The problem: Every line below from the one with "for the perfect" through the one with "After the war, he returned home to finish" is to be repeated exactly, with no picture among them.
======== Input records
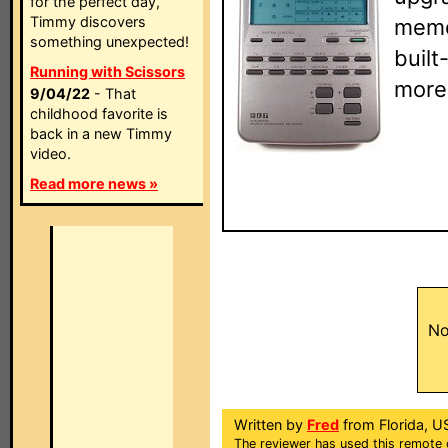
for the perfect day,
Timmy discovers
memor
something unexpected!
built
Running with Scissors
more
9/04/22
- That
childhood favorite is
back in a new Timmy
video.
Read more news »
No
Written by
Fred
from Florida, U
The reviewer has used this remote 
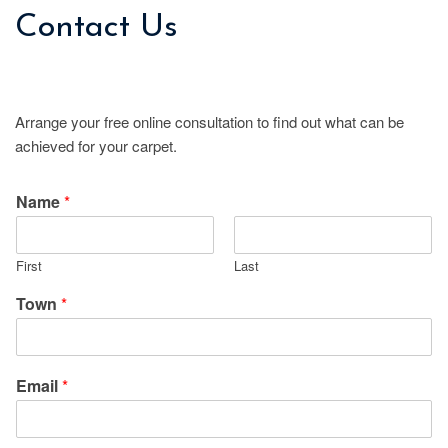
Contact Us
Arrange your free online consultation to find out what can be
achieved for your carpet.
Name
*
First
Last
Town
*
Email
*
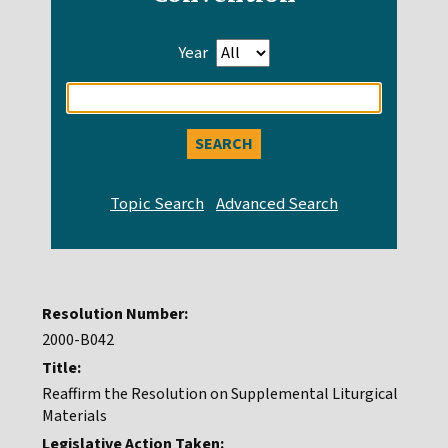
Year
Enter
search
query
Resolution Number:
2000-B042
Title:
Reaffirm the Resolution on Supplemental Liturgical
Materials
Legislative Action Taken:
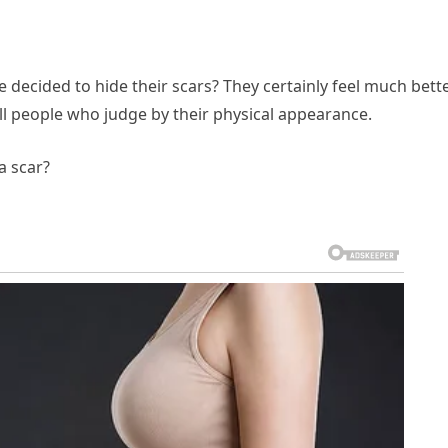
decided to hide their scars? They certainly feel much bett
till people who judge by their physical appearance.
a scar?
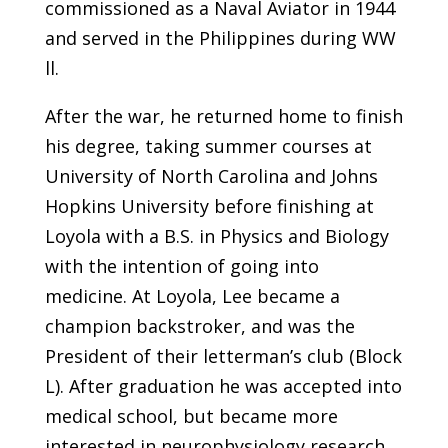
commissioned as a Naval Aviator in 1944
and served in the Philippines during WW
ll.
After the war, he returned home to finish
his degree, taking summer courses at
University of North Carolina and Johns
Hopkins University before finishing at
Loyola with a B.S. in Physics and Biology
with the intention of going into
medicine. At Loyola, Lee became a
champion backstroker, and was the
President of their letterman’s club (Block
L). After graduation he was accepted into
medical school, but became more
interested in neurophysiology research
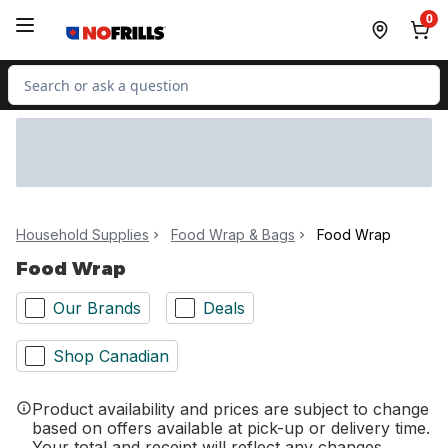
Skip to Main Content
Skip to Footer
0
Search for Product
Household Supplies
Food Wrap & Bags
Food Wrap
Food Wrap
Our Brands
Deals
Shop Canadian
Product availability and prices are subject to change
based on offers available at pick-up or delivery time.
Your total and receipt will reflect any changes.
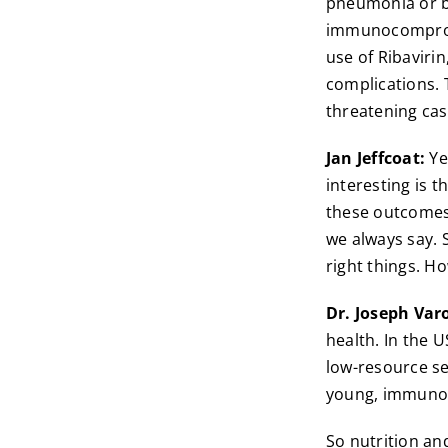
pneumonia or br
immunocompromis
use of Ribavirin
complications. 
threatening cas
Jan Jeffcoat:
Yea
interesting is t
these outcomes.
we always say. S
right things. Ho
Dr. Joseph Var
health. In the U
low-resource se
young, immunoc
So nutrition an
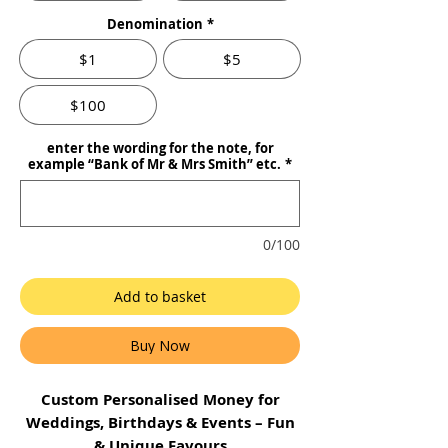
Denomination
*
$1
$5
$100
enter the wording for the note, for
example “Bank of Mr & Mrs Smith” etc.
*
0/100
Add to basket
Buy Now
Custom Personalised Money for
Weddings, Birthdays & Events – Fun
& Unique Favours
================
======== Input records
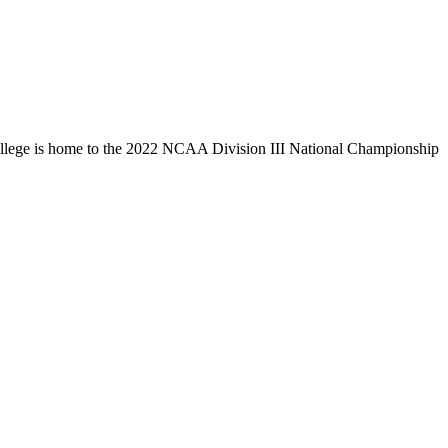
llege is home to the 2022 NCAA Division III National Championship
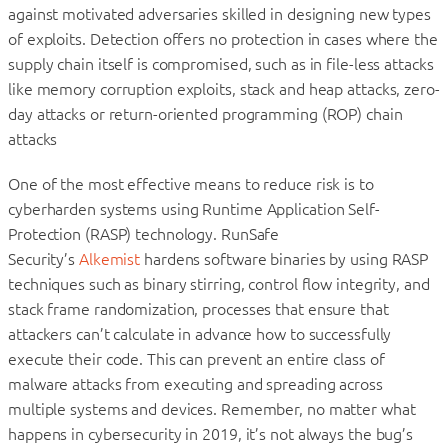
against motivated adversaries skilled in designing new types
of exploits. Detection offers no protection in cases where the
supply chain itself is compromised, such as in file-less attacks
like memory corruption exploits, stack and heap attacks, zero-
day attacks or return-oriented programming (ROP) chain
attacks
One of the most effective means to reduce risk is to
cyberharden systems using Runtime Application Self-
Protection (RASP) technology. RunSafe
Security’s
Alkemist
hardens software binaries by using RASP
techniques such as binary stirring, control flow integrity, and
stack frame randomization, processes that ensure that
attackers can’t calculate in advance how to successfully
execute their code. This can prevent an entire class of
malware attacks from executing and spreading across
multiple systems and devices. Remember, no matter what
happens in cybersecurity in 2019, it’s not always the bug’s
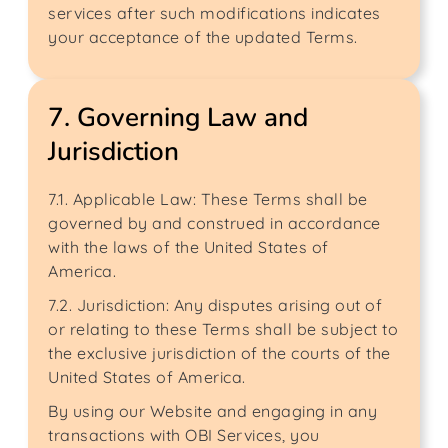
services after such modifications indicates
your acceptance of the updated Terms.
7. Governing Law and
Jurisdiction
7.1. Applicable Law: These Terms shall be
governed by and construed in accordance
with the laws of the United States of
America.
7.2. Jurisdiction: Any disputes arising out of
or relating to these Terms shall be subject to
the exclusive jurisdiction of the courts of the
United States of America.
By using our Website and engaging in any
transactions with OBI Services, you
================
======== Input records
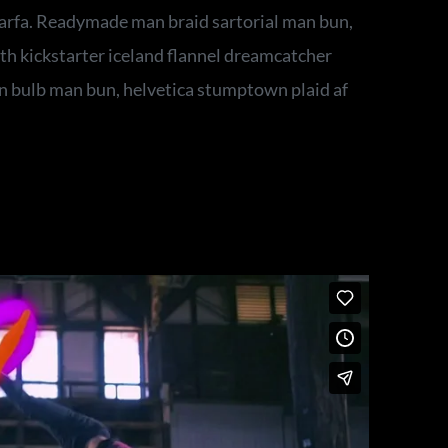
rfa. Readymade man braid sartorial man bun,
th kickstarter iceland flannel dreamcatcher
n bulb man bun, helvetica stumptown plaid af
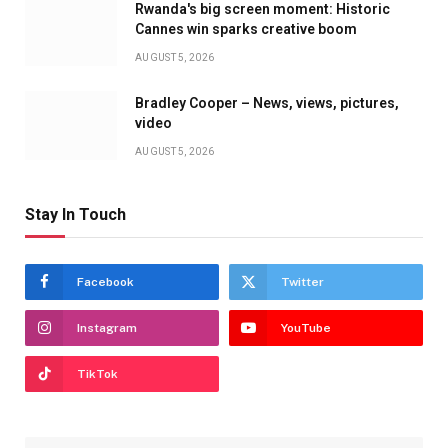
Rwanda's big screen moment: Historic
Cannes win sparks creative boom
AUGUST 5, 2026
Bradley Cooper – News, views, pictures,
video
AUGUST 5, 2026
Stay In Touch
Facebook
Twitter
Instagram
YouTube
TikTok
================
Reply to the exercise:
for the perfect day,
Timmy discovers
memor
something unexpected!
built
Running with Scissors
more
9/04/22
- That
childhood favorite is
back in a new Timmy
video.
Read more news »
No
Written by
Fred
from Florida, U
The reviewer has used this remote 
Contact Us
Arrange your free online consultation to find out what can be
achieved for your carpet.
Name
*
First
Last
Town
*
Email
*
Year
Enter
search
query
Resolution Number:
2000-B042
Title:
Reaffirm the Resolution on Supplemental Liturgical
Materials
Legislative Action Taken:
decided to hide their scars? They certainly feel much bett
till people who judge by their physical appearance.
a scar?
commissioned as a Naval Aviator in 1944
and served in the Philippines during WW
ll.
After the war, he returned home to finish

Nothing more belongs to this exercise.